Weda kitab Sanatana Dharma Wahyu Tuhan
dalam sebuah laporan yang diterbitkan pada tahun 1849, oleh seorang sarjana Belanda "R. Freiderich" menulis dengan antusias tentang keberadaan weda di pulau bali. ia memberitahu pembacanya bahwa
"para pandita memiliki lontar (manuscript) yang sangat penting berupa 4 buah Samhita yang ditulis oleh Bhagawan Byasa (Maharsi Vyasa). mereka merahasiakan isinya dan mengajarkannya secara terbatas hanya kepada sisya (murid)nya saja."
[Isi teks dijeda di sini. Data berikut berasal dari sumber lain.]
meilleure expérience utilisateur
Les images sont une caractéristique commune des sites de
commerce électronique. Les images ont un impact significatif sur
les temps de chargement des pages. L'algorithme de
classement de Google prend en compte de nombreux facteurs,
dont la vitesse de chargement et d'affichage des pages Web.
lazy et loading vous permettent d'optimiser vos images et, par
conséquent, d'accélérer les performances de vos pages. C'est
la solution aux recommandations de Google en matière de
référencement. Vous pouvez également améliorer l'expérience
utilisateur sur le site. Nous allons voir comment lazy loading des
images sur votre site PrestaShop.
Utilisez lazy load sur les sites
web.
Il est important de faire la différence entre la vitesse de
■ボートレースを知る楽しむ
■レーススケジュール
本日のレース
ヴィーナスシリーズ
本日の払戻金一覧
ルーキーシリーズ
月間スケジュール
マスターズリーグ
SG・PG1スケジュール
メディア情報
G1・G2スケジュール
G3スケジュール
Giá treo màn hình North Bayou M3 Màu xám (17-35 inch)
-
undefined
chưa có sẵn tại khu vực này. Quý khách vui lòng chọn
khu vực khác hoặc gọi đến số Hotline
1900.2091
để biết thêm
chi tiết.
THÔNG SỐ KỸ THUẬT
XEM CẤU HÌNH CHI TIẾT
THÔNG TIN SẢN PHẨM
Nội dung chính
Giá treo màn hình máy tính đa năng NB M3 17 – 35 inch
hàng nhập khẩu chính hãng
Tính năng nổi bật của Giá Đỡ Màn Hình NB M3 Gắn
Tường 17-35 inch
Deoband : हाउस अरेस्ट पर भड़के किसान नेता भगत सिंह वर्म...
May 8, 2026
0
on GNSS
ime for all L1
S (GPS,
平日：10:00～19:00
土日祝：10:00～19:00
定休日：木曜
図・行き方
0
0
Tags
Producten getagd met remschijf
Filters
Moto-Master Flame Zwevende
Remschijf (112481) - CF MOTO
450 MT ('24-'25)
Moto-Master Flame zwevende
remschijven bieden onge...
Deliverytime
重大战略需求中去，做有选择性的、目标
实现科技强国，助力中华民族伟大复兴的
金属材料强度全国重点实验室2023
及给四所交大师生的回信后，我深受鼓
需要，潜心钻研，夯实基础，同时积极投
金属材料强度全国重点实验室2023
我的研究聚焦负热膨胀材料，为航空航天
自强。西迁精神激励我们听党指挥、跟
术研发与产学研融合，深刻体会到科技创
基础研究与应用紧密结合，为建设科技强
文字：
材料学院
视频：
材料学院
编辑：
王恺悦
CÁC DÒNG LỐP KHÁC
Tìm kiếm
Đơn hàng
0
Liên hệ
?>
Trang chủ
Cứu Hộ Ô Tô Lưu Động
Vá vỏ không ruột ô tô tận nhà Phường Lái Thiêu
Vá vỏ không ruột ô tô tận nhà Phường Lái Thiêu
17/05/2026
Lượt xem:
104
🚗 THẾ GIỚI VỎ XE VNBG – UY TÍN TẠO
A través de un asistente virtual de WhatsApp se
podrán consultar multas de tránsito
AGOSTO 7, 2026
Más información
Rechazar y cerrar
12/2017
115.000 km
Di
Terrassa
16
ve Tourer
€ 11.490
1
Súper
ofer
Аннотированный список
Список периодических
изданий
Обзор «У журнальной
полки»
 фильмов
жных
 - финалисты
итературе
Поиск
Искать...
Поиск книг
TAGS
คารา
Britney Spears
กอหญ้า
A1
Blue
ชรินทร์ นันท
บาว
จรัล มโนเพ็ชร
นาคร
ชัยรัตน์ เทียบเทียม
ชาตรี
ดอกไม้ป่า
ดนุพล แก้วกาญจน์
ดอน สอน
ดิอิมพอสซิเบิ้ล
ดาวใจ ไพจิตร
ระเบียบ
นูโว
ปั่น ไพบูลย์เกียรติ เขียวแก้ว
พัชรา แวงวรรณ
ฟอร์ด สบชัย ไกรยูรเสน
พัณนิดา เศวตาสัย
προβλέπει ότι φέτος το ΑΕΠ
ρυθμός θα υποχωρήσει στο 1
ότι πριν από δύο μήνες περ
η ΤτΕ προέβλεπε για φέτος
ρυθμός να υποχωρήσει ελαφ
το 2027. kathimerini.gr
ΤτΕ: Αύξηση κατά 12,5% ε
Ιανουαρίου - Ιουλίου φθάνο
R. Freiderich kemudian diijinkan hanya melihat sebuah lontar yaitu Brahmanda Purana berbahasa Jawa Kuno dan tidak diijinkan melihat lontar-lontar lainnya yang dirahasiakan itu. teka-teki keberadaan weda ini cukup lama berlangsung dan baru kemudian beberapa sarjana seperti " Brumund dan Kern" menemukan kenyataan sebenarnya. sarjana ini menemukan bahwa mantram-mantram sansekerta bercampur dengan bahasa jawa kuno dalam mantram ritual dan penjelasannya yang bersifat mistik dengan latar belakang bersifat Siwaisme dengan warna tantrik. Jadi di bali oleh para pandita disebut weda adalah teks atau mantra-mantram puja, stuti atau stawa.